Saved entries:
***
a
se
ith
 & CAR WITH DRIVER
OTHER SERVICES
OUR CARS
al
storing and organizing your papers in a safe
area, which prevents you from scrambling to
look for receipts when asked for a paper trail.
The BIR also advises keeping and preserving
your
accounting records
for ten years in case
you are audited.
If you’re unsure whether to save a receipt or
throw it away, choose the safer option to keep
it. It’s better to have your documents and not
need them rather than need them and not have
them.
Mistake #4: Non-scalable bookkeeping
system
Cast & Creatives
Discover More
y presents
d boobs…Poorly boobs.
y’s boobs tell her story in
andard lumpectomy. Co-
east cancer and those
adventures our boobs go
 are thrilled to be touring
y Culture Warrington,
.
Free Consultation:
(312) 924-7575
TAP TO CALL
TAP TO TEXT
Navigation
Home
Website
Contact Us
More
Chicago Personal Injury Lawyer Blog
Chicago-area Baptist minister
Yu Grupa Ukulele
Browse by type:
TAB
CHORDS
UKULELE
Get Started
***
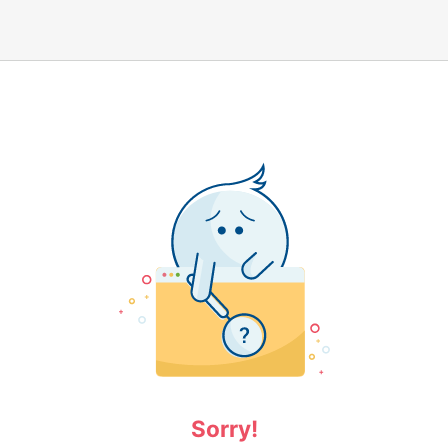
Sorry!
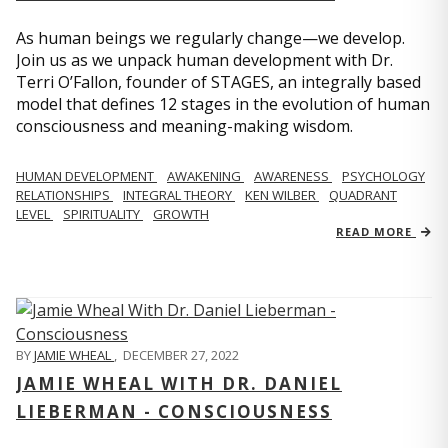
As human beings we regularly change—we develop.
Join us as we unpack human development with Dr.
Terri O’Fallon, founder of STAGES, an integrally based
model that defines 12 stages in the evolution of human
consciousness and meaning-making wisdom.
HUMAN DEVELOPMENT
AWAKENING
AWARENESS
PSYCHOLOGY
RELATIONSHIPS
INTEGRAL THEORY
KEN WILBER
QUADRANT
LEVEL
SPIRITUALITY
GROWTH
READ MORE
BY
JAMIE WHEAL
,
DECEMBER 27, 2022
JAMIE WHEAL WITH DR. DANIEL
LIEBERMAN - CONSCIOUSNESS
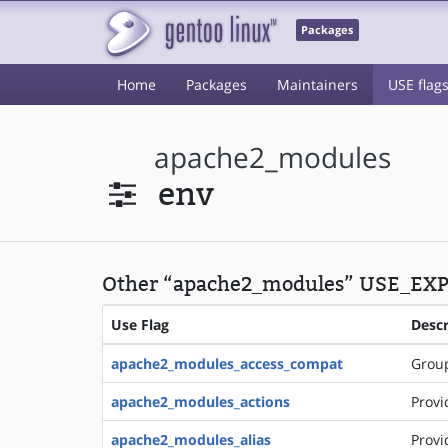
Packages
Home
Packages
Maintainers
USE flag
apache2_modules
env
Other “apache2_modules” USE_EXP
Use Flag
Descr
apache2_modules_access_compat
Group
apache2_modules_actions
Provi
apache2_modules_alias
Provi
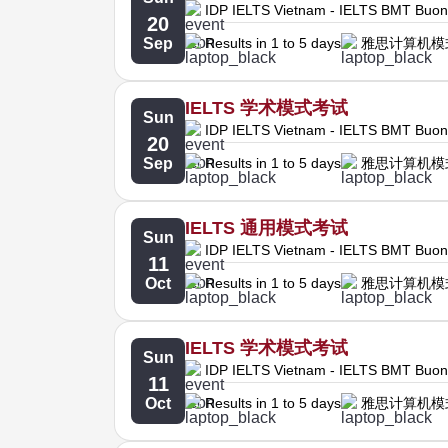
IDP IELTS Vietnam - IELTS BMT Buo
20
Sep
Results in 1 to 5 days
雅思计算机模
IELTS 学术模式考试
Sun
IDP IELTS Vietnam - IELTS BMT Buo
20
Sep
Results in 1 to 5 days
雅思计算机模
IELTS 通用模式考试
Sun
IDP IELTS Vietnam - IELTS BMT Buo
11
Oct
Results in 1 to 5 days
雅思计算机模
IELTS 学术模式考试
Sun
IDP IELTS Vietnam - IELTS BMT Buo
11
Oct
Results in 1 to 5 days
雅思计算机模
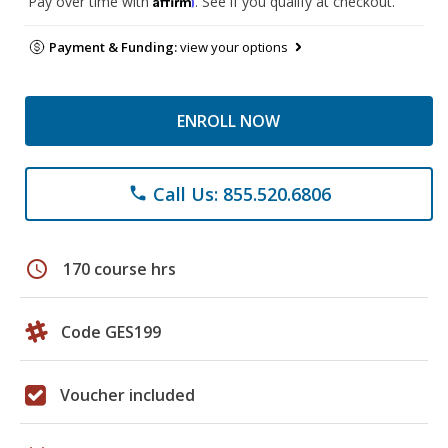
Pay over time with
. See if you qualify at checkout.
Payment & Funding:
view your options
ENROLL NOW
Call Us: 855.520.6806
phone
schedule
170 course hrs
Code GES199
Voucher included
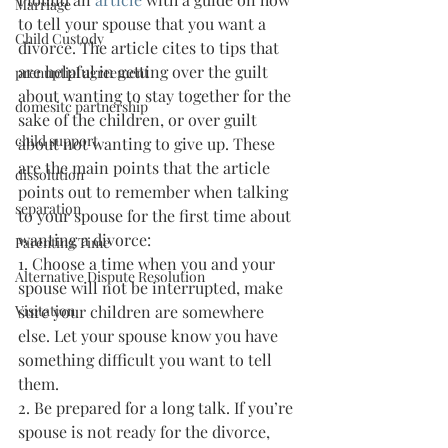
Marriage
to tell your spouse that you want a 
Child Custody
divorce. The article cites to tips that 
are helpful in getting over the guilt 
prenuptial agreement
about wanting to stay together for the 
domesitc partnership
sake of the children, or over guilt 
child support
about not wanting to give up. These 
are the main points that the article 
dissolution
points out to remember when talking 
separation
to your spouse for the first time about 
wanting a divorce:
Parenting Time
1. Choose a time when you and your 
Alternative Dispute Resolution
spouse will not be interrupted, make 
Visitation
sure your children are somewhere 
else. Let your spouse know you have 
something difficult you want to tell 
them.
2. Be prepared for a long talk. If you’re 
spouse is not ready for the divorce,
***
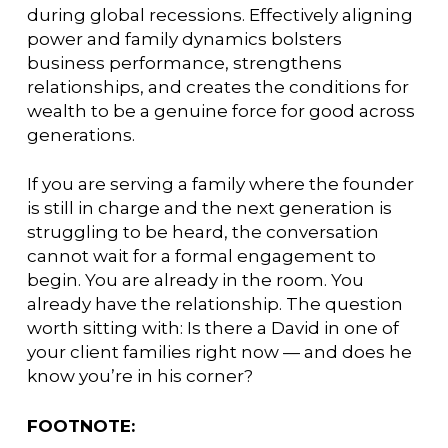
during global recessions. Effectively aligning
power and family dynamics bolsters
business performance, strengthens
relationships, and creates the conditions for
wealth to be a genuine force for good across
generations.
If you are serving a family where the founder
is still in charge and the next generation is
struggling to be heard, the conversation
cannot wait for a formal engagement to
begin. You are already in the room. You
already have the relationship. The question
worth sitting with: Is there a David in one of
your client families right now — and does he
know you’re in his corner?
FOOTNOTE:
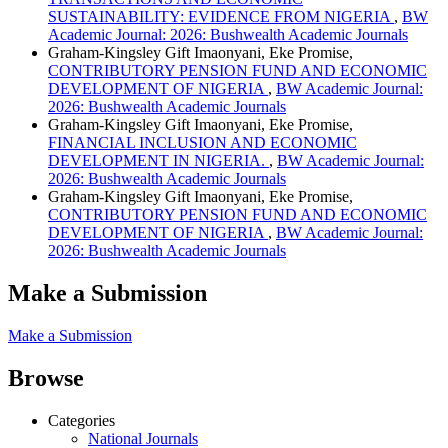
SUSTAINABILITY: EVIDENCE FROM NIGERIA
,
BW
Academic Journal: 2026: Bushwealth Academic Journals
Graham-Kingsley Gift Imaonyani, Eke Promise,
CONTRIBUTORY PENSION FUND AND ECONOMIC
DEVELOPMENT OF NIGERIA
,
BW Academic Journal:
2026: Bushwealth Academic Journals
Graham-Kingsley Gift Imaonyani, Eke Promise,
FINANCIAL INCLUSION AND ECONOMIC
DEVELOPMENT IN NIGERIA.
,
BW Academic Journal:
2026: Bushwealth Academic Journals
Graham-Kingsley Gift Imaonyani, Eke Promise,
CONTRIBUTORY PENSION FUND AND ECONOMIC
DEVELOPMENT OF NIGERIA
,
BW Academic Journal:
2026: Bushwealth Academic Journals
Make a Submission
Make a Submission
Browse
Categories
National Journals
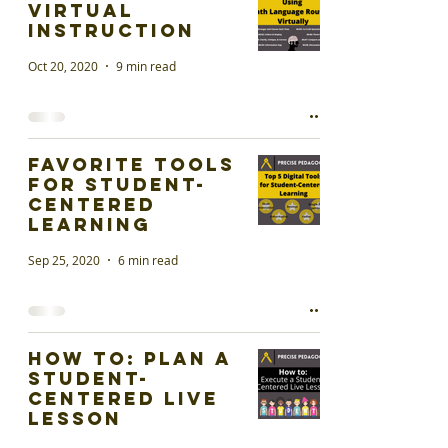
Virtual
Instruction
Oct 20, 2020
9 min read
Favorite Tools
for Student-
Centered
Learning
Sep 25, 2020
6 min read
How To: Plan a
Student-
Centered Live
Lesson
***
Work required: Go through the data above line by line, count those that contain the string "have", and reply with the count only.

Solved exercise: 4